#### TRY IT:
Pull out each line of the data that includes the word "Other".

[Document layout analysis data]
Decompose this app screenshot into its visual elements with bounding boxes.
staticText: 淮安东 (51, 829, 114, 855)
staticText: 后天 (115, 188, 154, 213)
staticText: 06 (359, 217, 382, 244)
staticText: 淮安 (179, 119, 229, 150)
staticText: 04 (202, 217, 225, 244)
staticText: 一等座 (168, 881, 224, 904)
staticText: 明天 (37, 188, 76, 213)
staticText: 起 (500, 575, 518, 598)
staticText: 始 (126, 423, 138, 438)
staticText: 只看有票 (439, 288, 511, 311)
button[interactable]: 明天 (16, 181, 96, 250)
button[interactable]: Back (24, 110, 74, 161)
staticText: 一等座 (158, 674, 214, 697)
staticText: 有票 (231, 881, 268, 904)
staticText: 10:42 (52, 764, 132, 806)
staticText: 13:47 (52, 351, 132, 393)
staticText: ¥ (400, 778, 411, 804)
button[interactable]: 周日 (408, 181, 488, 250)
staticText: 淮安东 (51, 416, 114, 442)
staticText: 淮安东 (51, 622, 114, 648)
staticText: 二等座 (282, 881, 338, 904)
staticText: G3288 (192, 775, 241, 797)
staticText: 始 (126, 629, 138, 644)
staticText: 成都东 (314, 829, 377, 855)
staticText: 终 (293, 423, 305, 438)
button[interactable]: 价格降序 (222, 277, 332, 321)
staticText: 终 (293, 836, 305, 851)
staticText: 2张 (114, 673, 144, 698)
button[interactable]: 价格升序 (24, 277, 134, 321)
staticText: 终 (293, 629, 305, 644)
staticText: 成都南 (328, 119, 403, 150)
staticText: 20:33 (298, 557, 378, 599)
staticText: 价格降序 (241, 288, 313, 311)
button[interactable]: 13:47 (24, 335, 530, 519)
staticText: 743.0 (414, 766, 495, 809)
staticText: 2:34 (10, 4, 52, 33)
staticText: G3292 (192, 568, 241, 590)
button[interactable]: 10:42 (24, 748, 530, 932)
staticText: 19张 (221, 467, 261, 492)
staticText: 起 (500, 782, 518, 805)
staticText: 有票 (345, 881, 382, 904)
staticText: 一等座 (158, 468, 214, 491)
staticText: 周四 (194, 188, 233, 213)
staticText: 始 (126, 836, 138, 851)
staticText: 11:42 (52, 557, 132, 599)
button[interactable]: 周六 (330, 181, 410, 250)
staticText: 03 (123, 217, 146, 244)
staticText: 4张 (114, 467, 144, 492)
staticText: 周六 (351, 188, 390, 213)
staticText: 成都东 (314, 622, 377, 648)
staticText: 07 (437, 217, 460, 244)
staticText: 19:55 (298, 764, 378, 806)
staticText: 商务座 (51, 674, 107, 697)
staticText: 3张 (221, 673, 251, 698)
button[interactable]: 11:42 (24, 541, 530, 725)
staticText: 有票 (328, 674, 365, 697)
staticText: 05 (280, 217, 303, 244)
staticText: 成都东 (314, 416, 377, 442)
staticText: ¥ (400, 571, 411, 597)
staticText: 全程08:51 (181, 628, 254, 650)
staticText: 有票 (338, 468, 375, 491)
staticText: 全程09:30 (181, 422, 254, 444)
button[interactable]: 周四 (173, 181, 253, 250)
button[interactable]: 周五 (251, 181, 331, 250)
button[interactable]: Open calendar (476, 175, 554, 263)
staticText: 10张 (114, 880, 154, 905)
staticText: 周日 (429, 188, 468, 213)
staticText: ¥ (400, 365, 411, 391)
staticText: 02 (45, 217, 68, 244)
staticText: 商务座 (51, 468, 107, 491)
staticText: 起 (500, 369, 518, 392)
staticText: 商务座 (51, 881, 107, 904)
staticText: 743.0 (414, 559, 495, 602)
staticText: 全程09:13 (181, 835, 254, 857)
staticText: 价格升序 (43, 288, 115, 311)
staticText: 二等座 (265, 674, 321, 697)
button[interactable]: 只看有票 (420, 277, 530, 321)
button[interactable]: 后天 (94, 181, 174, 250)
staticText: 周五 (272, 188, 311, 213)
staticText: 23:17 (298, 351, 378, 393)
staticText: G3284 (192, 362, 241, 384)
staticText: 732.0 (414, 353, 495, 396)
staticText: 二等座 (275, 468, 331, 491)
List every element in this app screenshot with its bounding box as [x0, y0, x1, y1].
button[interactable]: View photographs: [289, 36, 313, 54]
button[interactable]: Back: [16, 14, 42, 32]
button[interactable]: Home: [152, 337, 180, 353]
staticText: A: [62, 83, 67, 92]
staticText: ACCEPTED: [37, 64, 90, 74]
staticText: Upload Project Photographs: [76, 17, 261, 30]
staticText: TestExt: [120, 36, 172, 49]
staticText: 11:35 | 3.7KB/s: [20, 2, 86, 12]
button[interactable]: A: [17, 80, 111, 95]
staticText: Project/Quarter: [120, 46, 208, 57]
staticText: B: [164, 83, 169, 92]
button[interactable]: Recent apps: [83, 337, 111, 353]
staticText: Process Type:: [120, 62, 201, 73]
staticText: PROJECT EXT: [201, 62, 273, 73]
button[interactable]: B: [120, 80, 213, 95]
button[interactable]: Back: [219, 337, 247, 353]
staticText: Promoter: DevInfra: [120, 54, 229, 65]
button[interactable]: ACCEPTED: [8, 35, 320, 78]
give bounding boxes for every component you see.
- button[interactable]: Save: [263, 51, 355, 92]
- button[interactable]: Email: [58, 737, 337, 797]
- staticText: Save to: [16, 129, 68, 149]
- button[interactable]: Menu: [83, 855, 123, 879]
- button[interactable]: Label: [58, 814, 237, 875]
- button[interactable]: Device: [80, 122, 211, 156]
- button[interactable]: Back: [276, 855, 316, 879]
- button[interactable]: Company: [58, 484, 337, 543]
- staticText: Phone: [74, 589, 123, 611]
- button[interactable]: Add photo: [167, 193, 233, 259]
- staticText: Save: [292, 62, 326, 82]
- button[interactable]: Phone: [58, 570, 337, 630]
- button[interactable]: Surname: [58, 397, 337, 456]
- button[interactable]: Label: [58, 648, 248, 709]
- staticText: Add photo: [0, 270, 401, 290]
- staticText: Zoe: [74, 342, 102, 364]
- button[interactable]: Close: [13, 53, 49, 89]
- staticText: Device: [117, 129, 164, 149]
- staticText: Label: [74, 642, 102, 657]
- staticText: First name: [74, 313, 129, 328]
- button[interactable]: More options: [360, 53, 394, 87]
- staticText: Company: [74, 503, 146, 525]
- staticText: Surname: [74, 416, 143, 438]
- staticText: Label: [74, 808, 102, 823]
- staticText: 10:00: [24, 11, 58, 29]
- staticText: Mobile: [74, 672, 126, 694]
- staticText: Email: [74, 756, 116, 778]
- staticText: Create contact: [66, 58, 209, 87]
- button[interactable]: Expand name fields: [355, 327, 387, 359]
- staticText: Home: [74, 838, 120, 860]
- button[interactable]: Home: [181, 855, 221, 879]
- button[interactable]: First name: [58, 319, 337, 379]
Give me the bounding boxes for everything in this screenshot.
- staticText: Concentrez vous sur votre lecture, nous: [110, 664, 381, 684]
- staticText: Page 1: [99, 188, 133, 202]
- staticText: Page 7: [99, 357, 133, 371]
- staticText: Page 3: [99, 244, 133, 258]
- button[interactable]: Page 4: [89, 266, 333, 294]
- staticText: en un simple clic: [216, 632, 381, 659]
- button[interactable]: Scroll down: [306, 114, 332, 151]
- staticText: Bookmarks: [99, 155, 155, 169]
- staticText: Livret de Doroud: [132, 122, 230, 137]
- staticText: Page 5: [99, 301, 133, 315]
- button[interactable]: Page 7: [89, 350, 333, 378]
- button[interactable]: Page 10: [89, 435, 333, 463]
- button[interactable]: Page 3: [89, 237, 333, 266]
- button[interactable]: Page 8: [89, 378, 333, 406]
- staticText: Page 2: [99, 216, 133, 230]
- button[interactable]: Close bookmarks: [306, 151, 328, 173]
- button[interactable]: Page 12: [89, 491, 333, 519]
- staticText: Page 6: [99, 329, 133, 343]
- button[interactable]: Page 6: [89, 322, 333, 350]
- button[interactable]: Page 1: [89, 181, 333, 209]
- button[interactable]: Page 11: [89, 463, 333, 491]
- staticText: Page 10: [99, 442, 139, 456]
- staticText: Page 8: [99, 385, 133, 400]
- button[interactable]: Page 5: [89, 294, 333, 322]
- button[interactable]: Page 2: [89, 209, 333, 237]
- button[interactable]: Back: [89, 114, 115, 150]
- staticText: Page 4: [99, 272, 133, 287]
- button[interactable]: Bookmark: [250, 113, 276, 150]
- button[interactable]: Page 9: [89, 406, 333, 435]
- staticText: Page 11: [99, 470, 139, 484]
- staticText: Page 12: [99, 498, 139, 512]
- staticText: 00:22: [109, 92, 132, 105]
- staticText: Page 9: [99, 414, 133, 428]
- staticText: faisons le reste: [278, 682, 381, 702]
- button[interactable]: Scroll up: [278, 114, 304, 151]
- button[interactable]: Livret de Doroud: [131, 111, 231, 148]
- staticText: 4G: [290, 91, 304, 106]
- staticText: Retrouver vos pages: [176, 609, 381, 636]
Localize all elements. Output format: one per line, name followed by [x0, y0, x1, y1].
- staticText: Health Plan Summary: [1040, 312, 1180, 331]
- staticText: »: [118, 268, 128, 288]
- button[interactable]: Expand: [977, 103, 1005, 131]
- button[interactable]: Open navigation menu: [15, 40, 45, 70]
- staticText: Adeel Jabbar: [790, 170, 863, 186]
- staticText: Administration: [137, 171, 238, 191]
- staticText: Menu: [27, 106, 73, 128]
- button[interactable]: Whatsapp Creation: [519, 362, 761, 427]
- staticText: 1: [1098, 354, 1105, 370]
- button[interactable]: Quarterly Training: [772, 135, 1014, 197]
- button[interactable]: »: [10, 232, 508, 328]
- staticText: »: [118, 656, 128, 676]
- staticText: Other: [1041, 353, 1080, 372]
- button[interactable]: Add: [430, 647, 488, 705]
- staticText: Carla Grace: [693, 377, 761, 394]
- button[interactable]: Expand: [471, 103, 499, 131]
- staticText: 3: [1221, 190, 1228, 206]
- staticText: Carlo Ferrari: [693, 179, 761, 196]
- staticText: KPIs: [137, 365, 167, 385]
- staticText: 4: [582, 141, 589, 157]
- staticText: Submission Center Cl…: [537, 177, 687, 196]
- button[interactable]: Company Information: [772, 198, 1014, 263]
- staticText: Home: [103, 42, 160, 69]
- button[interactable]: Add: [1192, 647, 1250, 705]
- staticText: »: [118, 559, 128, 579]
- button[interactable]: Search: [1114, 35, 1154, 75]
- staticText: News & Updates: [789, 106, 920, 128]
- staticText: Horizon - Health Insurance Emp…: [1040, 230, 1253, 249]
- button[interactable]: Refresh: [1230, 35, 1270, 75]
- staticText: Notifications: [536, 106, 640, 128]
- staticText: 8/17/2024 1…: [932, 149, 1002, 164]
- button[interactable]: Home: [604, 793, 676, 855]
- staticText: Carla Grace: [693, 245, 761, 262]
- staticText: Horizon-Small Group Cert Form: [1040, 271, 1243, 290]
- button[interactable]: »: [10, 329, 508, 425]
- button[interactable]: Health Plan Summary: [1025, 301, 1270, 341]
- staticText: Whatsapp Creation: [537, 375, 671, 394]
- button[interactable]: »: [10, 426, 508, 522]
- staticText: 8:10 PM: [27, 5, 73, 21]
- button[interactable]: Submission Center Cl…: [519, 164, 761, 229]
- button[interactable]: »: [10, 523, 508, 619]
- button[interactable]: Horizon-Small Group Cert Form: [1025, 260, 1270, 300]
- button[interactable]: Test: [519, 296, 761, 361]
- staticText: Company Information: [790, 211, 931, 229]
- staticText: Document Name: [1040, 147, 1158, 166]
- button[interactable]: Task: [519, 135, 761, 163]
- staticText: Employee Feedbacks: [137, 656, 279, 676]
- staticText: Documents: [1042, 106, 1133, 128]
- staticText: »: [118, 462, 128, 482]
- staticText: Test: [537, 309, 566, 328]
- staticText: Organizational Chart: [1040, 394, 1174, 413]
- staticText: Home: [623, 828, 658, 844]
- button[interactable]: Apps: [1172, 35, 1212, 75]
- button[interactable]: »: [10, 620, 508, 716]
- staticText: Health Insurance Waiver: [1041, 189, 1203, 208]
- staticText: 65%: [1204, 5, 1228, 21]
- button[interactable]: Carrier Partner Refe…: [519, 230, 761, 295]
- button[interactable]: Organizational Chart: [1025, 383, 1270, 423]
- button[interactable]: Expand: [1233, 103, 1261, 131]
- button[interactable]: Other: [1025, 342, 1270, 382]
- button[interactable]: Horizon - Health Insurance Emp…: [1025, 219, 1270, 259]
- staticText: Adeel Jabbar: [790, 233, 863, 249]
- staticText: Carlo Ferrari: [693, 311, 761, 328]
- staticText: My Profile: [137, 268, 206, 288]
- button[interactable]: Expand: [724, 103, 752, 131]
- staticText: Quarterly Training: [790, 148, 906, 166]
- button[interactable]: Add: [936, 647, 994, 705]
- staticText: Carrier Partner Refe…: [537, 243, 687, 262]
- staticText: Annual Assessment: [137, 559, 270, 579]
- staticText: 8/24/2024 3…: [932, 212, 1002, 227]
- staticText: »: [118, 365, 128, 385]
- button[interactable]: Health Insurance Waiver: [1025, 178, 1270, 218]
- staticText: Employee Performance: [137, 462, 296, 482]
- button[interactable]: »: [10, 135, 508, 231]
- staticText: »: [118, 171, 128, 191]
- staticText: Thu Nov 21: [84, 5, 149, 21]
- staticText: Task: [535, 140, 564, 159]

#### ANSWER TO THIS EXERCISE:
- staticText: Other: [1041, 353, 1080, 372]
- button[interactable]: Other: [1025, 342, 1270, 382]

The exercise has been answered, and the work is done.